When calling futex_wait, v is also used as an expected value to compare with current mutex value. This is because if there’s a context switch between if (v >= 0) and futex_wait (mutex, v), another thread can change the mutex value. If the real mutex value is not equal to v, futex_wait syscall will return immediately and next loop will be executed3.

mutex_unlock

void mutex_unlock (int *mutex)
{
    /* Adding 0x80000000 to the counter results in 0 if and only if there are not other interested threads - we can return (this is the fastpath).  */
    if (atomic_add_zero (mutex, 0x80000000))
        return;

    /* There are other threads waiting for this mutex, wake one of them up.  */
    futex_wake (mutex, 1);
}

The mutex_unlock function use atomic_add_zero to check if there’s any other thread waiting for current mutex. First, it should be acknowledged that the 31 bit of current mutex is 1. Since the lock should be acquired to call the unlock method. Then, adding 0x80000000 will only change the highest bit to 0, which release the lock.

Then, the added value should be tested to be 0. If mutex value after adding 0x80000000 is 0, no thread was waiting for the lock. Otherwise, at least one thread is waiting for the lock.

In the first case, the unlock function can return immediately. In the second case, futex_wake syscall is used to wake one waiting thread listening to address mutex. It cannot be guaranteed that which thread is awake at first. The queue is managed completely by the OS. And a waiter with a higher scheduling priority is not guaranteed to be awoken in preference to a waiter with a lower priority3.

Fairness Problem (Require Further Research)

I believe that it is possible for a thread to cut in line before other wait threads in the queue. In other words, although the futex lock can guarantee the mutual exclusion, it cannot guarantee that threads acquiring the lock latter will not get into the critical section early.

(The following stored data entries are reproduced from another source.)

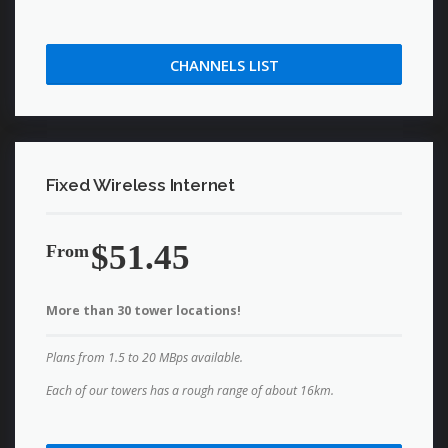
CHANNELS LIST
Fixed Wireless Internet
$51.45
From
More than 30 tower locations!
Plans from 1.5 to 20 MBps available.
Each of our towers has a rough range of about 16km.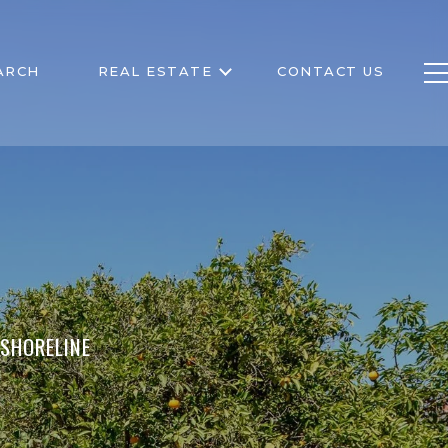
ARCH
REAL ESTATE
CONTACT US
 SHORELINE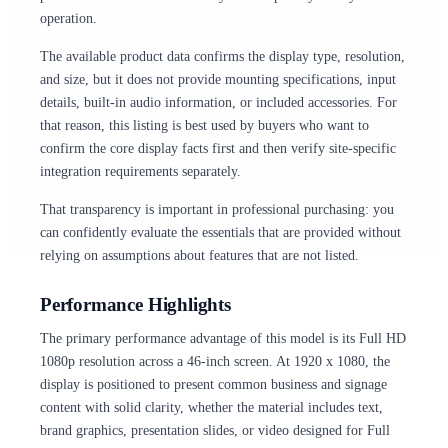
operation.
The available product data confirms the display type, resolution,
and size, but it does not provide mounting specifications, input
details, built-in audio information, or included accessories. For
that reason, this listing is best used by buyers who want to
confirm the core display facts first and then verify site-specific
integration requirements separately.
That transparency is important in professional purchasing: you
can confidently evaluate the essentials that are provided without
relying on assumptions about features that are not listed.
Performance Highlights
The primary performance advantage of this model is its Full HD
1080p resolution across a 46-inch screen. At 1920 x 1080, the
display is positioned to present common business and signage
content with solid clarity, whether the material includes text,
brand graphics, presentation slides, or video designed for Full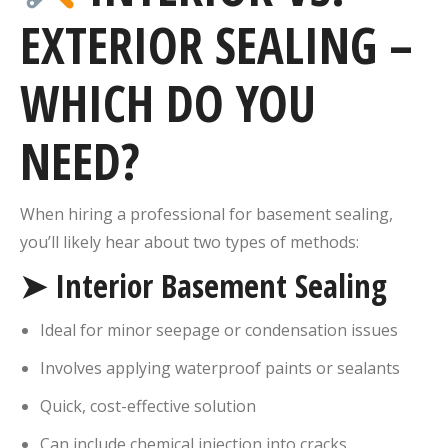
EXTERIOR SEALING –
WHICH DO YOU
NEED?
When hiring a professional for basement sealing,
you’ll likely hear about two types of methods:
➤ Interior Basement Sealing
Ideal for minor seepage or condensation issues
Involves applying waterproof paints or sealants
Quick, cost-effective solution
Can include chemical injection into cracks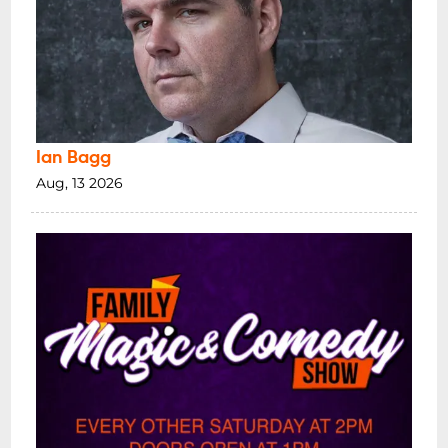
Ian Bagg
Aug, 13 2026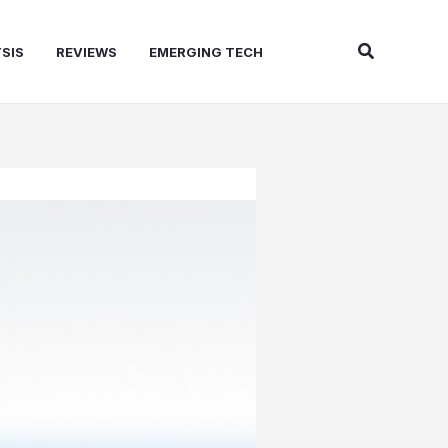
Search
SIS
REVIEWS
EMERGING TECH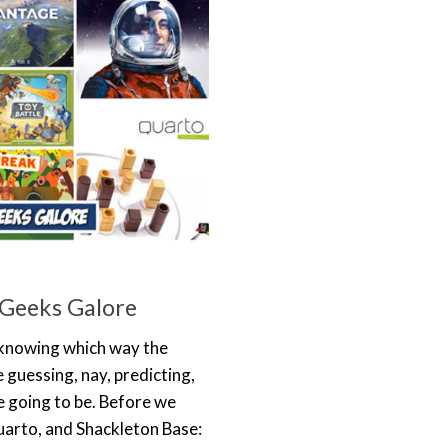
 Geeks Galore
n knowing which way the
 guessing, nay, predicting,
e going to be. Before we
uarto, and Shackleton Base:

In one example, the waiting thread number is not 0 (mutex = 0x80000001 for example). Thread T0 is currently holding the lock, thread T1 is waiting for T0 to release the lock.

Now, T0 release the lock, calling mutex_unlock. if (atomic_add_zero (mutex, 0x80000000)) is executed, and the result is apparently not 0, so it is not returned immediately.

However, a context switch happened. T2 is not scheduled, and T2 called mutex_lock to acquire the lock. When T2 execute if (atomic_bit_test_set (mutex, 31) == 0) the result should be true. Since T0 use atomic_add_zero to reset the 31 bit to 0 when releasing the lock. As a result, T2 use fastpath to acquire the lock earlier than T1, although T1 is waiting longer than T2.

I’m not sure if this is an expected behavior. Or, the fastpath, by design, is used to provide such quick acquire action and save the resource to perform extra context switches.

Scheduler Subversion and Lock Opportunity

Scheduler Subversion

According to Yuvraj Pate4, modern locks can lead to scheduler subversion issue since when two process are acquiring the same lock, the one who hold the lock for a longer time will get more CPU resource.

In the example of mutex lock, one thread T0 can completely starve T1, since the non-critical section time is so short that T0 can immediately acquire the lock once it release it.

Lock Opportunity

In the paper, a variable called Lock Opportunity (LOT) is introduced to measure how many CPU resource one thread use for a lock.

\[LOT(i) = \sum Critical \_ Section(i) + \sum Lock \_ Idle \_ Time\]

The author mentioned that when the lock is acquired by one thread, no thread have the opportunity of acquiring the lock beside the thread it self. When a lock is idle, any thread have the opportunity to acquire the lock.

For 4 examples given in the article, lock opportunities for each thread can be calculated:

picture 1

picture 2

In the table, Jain’s fairness index is calculated. This index is based on following formula.

\[FairnessIndex = \frac{(\sum x_i)^2}{n \sum x_i^2}\]

Where $x_i = T_i/O_i$ and $T_i$ is the LOT for current thread, $O_i$ is the sum of LOT for all threads.

For example, in Mutex column, T0 have LOT of 20, T1 have LOT of 1

\[FairnessIndex_{Mutex} = \frac{(\frac{20}{21} + \frac{1}{21})^2}{2 * ({\frac{20}{21}}^2 + {\frac{1}{21}}^2)} = 0.54\]

From this table, it is clear that most modern locks are unfair, while desired lock is completely fair.